A Duke University study of 133 overweight people found that a moderate fitness regimen involving a brisk one- to two-mile walk, four or five days a week, offered big improvements in cardiovascular health;A similar study, this time from the University of Florida, Gainesville, found that walking just a half-hour a day for five or more days a week greatly boosted the heart health of middle-aged “couch potatoes”;In a Seattle study, an hour per week spent gardening cut cardiac arrest risk by 66 percent; an hour per week spent walking slashed that risk by 73 percent;People suffering from the painful condition peripheral arterial disease (PAD) also reaped real benefits from walking just three times a week, a Northwestern University study found;And a University of Missouri-Columbia study found that even our four-legged friends can help: Researchers found that overweight individuals who walked their dogs each day dropped an average of 14 pounds over the course of a year — beating the results of most weight-loss plans.

Fletcher said it’s important to get into a good exercise routine, preferably engaging in physical activity at the same time of day, each day. “Also, if you try and exercise two or three times a week, but then take a few days off, that’s not as good as doing something most days,” he said.

If walking a mile or two seems tough to visualize, he recommends driving it first in your car — watching the odometer to see just how far a distance it is from your home. “Then, walk to that point each day,” he said. Often, a little bit of exercise feels so good it gradually turns into a little bit more, he said.

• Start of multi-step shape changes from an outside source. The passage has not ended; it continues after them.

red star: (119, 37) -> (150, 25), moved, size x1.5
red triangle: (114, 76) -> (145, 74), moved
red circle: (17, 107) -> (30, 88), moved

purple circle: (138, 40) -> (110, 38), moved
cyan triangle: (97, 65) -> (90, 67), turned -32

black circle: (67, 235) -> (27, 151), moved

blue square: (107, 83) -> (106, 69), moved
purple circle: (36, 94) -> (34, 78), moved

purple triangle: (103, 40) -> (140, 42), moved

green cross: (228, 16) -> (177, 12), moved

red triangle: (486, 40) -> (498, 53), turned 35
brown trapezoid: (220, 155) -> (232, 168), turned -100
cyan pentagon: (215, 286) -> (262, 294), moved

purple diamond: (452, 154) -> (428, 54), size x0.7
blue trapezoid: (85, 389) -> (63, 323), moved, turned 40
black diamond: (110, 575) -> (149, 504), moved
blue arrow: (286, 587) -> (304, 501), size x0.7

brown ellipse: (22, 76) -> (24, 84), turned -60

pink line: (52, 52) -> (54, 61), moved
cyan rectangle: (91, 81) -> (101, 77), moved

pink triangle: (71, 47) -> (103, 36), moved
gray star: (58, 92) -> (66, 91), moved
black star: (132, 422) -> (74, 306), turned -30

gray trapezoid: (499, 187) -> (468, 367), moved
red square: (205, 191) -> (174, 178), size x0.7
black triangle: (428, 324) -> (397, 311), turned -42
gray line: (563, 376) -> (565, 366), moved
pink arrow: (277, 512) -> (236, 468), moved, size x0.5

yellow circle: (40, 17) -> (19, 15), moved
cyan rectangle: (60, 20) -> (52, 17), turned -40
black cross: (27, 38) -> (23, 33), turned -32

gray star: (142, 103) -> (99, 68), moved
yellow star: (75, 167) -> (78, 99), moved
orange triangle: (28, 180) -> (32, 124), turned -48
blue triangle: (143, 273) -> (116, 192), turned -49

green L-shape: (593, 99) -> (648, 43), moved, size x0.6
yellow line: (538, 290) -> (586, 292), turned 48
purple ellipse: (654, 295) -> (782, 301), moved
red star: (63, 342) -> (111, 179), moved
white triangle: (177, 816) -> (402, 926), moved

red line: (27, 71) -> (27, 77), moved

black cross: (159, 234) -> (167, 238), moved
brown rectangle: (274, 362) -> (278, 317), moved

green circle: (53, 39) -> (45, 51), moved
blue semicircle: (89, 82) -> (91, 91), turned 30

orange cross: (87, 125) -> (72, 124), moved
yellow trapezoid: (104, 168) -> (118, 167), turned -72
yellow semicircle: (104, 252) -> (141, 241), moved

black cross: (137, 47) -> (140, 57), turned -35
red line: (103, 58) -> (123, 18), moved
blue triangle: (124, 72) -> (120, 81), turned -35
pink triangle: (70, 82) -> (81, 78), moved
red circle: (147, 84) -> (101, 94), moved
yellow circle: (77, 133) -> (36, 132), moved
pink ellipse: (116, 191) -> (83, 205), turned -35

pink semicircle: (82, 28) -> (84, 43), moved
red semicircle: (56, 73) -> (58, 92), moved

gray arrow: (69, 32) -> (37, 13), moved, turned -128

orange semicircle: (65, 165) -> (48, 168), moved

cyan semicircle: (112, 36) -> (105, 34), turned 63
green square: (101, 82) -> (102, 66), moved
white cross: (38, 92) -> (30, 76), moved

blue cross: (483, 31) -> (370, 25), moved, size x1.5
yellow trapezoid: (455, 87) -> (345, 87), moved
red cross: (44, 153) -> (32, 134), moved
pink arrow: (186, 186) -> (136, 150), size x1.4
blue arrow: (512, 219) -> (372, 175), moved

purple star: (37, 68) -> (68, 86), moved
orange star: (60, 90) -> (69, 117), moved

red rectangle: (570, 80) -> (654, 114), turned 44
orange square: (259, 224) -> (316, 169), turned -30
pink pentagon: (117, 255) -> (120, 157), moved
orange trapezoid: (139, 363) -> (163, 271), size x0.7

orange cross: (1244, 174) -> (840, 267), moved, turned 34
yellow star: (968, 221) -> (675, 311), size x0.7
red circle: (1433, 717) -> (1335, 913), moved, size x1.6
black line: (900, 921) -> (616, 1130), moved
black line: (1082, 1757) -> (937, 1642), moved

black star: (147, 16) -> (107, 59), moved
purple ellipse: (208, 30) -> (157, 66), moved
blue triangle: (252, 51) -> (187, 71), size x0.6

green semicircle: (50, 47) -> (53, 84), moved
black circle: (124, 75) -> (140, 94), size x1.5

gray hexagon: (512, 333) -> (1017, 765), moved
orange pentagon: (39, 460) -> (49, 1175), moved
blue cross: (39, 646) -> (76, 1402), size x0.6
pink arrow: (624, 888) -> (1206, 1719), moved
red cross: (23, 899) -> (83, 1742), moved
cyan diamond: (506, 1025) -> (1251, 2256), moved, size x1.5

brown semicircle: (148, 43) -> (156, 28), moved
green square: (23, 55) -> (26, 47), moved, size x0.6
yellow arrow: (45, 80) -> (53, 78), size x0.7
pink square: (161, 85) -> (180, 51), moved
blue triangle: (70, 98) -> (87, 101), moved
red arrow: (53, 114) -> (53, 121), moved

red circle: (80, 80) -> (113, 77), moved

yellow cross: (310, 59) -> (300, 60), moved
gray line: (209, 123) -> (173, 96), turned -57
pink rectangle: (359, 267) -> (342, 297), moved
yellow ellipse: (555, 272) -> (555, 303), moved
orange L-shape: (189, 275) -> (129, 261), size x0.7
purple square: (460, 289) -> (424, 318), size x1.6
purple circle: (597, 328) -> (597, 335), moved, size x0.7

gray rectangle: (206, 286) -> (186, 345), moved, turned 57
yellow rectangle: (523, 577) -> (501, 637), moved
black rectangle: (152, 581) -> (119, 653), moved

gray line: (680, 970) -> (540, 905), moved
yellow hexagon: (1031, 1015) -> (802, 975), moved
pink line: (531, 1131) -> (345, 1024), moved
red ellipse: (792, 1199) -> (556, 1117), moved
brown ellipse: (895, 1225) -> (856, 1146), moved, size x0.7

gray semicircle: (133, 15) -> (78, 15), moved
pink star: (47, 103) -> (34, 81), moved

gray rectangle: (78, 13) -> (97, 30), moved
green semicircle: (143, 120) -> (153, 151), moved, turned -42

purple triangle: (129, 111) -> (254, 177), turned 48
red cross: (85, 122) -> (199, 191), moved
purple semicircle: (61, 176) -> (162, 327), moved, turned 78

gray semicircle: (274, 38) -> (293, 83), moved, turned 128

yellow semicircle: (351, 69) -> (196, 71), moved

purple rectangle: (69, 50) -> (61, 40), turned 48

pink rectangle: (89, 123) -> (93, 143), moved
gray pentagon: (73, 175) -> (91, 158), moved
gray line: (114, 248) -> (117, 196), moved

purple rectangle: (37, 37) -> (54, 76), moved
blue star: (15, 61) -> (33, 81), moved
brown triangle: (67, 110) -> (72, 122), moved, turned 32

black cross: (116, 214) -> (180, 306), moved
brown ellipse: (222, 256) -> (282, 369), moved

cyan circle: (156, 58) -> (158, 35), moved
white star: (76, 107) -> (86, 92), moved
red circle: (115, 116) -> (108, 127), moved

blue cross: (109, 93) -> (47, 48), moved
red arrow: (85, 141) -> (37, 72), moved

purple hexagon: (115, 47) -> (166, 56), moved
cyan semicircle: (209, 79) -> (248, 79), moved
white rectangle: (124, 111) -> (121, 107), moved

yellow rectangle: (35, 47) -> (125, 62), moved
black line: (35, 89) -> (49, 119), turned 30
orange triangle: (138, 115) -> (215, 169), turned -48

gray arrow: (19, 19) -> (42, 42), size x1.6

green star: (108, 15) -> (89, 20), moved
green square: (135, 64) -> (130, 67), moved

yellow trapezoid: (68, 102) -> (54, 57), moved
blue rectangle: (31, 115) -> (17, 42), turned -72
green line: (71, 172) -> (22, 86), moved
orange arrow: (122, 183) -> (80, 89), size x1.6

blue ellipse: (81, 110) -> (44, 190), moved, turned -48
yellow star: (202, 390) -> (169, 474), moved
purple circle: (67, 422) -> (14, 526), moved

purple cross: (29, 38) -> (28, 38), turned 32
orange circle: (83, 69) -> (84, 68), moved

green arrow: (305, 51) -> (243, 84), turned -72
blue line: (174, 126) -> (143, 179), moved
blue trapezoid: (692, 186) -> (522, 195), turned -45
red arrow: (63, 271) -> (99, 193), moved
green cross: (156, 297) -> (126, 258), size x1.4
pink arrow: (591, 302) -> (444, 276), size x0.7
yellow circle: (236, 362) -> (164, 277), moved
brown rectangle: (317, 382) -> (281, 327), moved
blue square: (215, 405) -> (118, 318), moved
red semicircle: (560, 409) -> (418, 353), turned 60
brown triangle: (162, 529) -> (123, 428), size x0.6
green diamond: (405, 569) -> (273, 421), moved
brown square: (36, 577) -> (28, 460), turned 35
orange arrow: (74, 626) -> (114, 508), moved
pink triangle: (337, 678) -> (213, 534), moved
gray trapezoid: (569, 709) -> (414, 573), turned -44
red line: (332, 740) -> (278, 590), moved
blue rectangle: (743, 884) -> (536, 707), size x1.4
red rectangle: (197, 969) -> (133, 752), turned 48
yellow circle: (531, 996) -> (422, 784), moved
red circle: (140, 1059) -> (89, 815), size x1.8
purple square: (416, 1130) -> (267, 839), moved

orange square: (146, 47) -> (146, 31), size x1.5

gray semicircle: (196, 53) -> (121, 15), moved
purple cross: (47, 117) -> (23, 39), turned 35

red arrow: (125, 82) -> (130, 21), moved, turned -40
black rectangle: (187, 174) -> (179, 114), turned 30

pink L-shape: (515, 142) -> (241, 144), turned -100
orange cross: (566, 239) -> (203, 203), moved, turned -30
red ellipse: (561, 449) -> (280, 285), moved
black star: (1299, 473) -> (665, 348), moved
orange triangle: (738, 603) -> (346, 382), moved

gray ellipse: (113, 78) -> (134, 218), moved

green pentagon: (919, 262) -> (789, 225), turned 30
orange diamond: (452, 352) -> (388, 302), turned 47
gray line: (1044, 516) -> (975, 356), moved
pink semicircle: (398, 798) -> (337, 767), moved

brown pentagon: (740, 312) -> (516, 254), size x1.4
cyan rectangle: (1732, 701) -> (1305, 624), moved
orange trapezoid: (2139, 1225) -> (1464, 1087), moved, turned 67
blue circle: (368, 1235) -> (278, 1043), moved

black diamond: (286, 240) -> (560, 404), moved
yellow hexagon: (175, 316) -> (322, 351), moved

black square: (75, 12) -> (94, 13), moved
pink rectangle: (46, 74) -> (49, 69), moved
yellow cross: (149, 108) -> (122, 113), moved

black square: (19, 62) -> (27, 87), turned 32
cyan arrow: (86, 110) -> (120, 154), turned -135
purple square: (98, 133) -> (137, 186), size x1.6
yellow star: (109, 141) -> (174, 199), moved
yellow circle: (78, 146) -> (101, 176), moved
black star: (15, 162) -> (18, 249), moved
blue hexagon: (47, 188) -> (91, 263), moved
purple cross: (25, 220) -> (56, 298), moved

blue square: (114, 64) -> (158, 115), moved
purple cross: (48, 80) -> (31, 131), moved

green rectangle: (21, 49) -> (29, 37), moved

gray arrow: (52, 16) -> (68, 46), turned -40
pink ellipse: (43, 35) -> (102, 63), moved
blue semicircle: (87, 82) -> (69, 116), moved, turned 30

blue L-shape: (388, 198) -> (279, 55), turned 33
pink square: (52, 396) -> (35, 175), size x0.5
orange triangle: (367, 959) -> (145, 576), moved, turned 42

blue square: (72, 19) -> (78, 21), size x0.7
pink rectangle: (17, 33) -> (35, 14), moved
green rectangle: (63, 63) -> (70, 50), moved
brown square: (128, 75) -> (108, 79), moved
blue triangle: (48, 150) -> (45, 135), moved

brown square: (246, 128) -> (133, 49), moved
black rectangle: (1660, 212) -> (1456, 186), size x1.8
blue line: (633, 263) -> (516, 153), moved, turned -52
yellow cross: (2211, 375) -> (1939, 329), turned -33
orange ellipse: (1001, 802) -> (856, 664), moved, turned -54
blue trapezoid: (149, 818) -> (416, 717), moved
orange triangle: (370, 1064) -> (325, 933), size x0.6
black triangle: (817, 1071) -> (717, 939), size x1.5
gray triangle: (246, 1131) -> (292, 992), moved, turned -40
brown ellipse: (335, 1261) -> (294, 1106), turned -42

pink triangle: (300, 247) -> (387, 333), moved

“You can get more vigorous as you go,” Fletcher added. “We consider (walking) a 20-minute mile ‘moderate’ exercise. Walking or running that mile in 15 minutes gets into the area of ‘vigorous exercise.’”

Besides helping to shed pounds and bring a healthy elasticity to your step (and arteries), exercise can help clear the mind, too.

“What the studies are showing is that exercise, at least when performed in a group setting, seems to be at least as effective as standard antidepressants in reducing symptoms in patients with major depression,” researcher James Blumenthal, a professor of medical psychology at Duke University in Durham, N.C., toldHealthDay.

Right now, just sitting on the sofa for long stretches is probably giving millions of Americans the blues, Fletcher pointed out. “Only about 25 percent of us exercise properly, and about 20 percent do absolutely nothing. The rest are in the middle — sometimes they do it, sometimes they don’t.”

Before beginning any exercise routine, it’s important to check with your doctor, particularly if you have a history of health problems. Then, once you get clearance, get moving.

The key, Fletcher said, is to start your physical-activity routine with small steps — literally.